La réponse se trouve, au moins partiellement, dans les salles de profs de collèges, là où, à longueur de temps, se font entendre plaintes et récriminations sur ces petits 6e qui ne savent plus lire ni écrire ni compter ni rien faire, même s’il est manifeste qu’ils savent lire, écrire, compter et beaucoup d’autres choses. Seulement, pour les profs de collège, il est sans doute plus facile de se dédouaner de leur propre responsabilité et d’en faire porter la faute à ces instits du primaire – qu’au passage ils ignorent superbement quand ils ne les méprisent pas – dont on se demande ce qu’ils peuvent bien apprendre aux enfants. Robien, finalement, ne fait pas autrement : refusant de s’attaquer à une réforme de fond du collège et aux lobbies disciplinaires, il s’est lancé dans une campagne de communication, caricaturale et diffamatoire, bien plus que dans une réforme, visant l’école primaire. Les difficultés des collégiens ne tiennent pas à l’ennui profond que secrète le collège, avec ses méthodes rébarbatives et répétitives, sa discipline héritée d’un autre âge, mais aux « lacunes », à l’absence de « bases » des élèves au sortir du CM2. Et pour y remédier, on va donc faire descendre en primaire des façons de faire, ces « bonnes vieilles méthodes » qui, pourtant, échouent en collège : répéter, réciter, recopier, refaire. Avec les conséquences que l’on sait : ennui, découragement, crainte de mal faire, dégoût pour la chose scolaire. Pas de place ici pour le plaisir de la découverte.

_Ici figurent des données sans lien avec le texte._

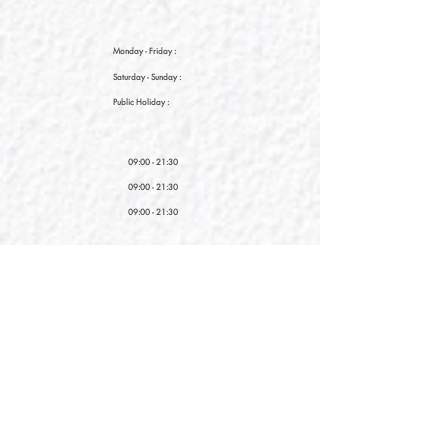
Monday - Friday :
Saturday
- Sunday :
Public Holiday :
09:00 - 21:30
09:00 - 21:30
09:00 - 21:30
新界元朗朗日路9號形點I 2樓2038A號舖
Shop No. 2038A, Level 2, YOHO MALL I, No. 9
Long Yat Road, Yuen Long, New Territories, Hong
Kong
開放時間
Opening Hours
星期一至星期五
Monday - Friday :
12:00 - 21:30
星期六至星期日
12:00 - 22:00
Saturday
- Sunday :
12:00 - 22:00
公眾假期
Public Holiday :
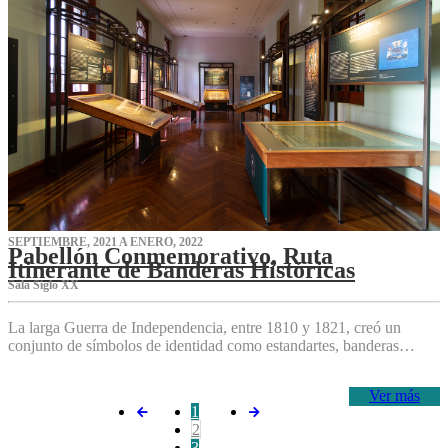
SEPTIEMBRE, 2021 A ENERO, 2022
Pabellón Conmemorativo, Ruta
Itinerante de Banderas Históricas
Sala Siglo XX
La larga Guerra de Independencia, entre 1810 y 1821, creó un
conjunto de símbolos de identidad como estandartes, banderas…
Ver más
1
2
3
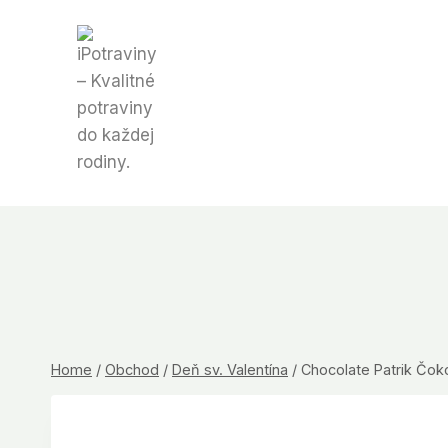
Skip
to
content
Home
/
Obchod
/
Deň sv. Valentína
/
Chocolate Patrik Čok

On ne sait comment les circulaires de Robien seront appliquées sur le terrain ; bien des maîtres du primaire ont heureusement une capacité d’indépendance que n’ont pas leurs collègues du secondaire. Mais si les principes du ministre devaient finalement s’imposer, il ne faudrait pas s’étonner des dérives : lorsqu’une directrice de maternelle dénonce le stress de certains parents quand ils conduisent leurs enfants à l’école, le stress également des enfants, la peur de ne pas être à la hauteur, de ne pas savoir reconnaître ses lettres dans le temps imparti, il y a matière à s’interroger : un enfant de 5 ans angoissé, nerveux, quel élève, au juste, va-t-il devenir ? Quand on fera le bilan de la politique de Robien, il faudra bien convenir que, non seulement il n’a résolu aucun des problèmes de l’école mais il en a créé là où ils n’existaient pas ; par dogmatisme et par opportunisme politique.